Ironically it was The Guardian that published a WikiLeaks memo last week, prepared by the US embassy in Paris, which records an “amicable” December 7 2006 dinner meeting between ambassador-at-large Henry Crumpton and Russian special presidential representative Anatoliy Safonov, two weeks after Litvinenko's murder.
In the course of the evening, Crumpton—who ran the CIA's Afghanistan operations before becoming the US ambassador-at-large for counter-terrorism, and Safonov, a former KGB colonel-general, discussed ways the two countries could work together to tackle terrorism. The memo records that Safonov “cited the recent events in London—specifically the murder of a former Russian spy by exposure to radioactive agents—as evidence of how great the threat remained and how much more there was to do on the co-operative front.” US embassy officials commented in the cable that Safonov's comments suggested Russia “was not involved in the killing, although Safonov did not offer any further explanation.”
Safonov also asserted that “Russian authorities in London had known about and followed individuals moving radioactive substances into the city but were told by the British that they were under control before the poisoning took place.” The claim that UK authorities were aware of the hit squad’s activities in London is bound to prompt questions about whether Litvinenko had been cautioned that his life may be at risk in the immediate period prior to his death.

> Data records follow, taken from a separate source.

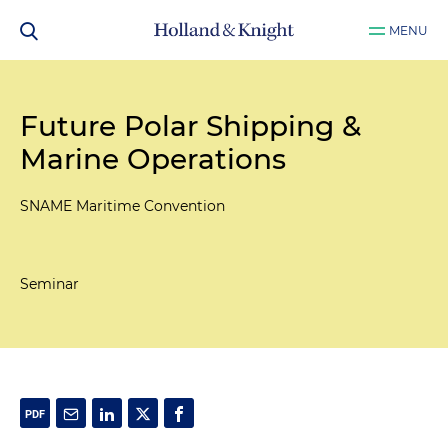
MENU
Future Polar Shipping &
Marine Operations
SNAME Maritime Convention
Seminar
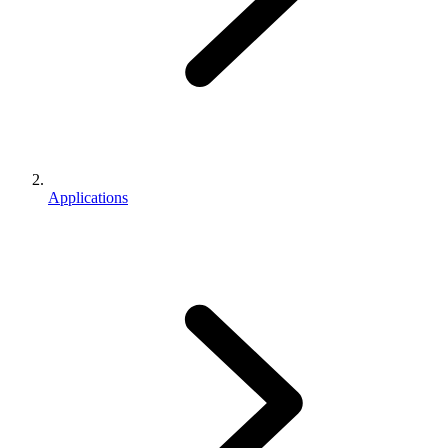
Applications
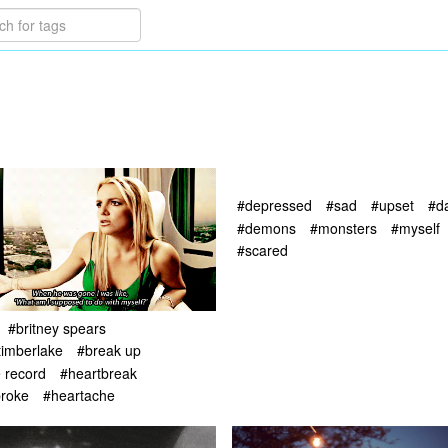
#depressed
#sad
#upset
#d
#demons
#monsters
#myself
#scared
#britney spears
 timberlake
#break up
e record
#heartbreak
broke
#heartache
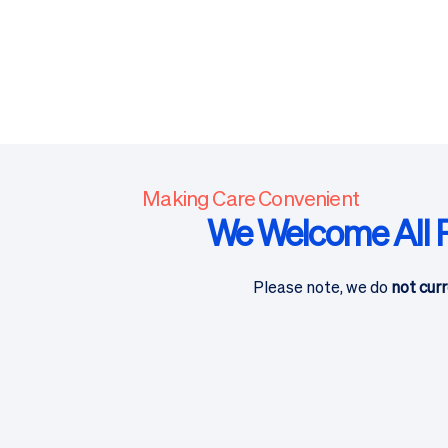
Making Care Convenient
We Welcome All P
Please note, we do
not curr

The Paris embassy document is also significant because Henry Crumpton has been identified in the American media as a CIA specialist quoted in the 9-11 Commission report as an early voice advocating action in Afghanistan to counter the threat posed by the Taliban. Crompton knows the score: Islamic militants are the true existential threat to America and Russia alike, and baiting Moscow in the Litvinenko affair only abets the common enemy.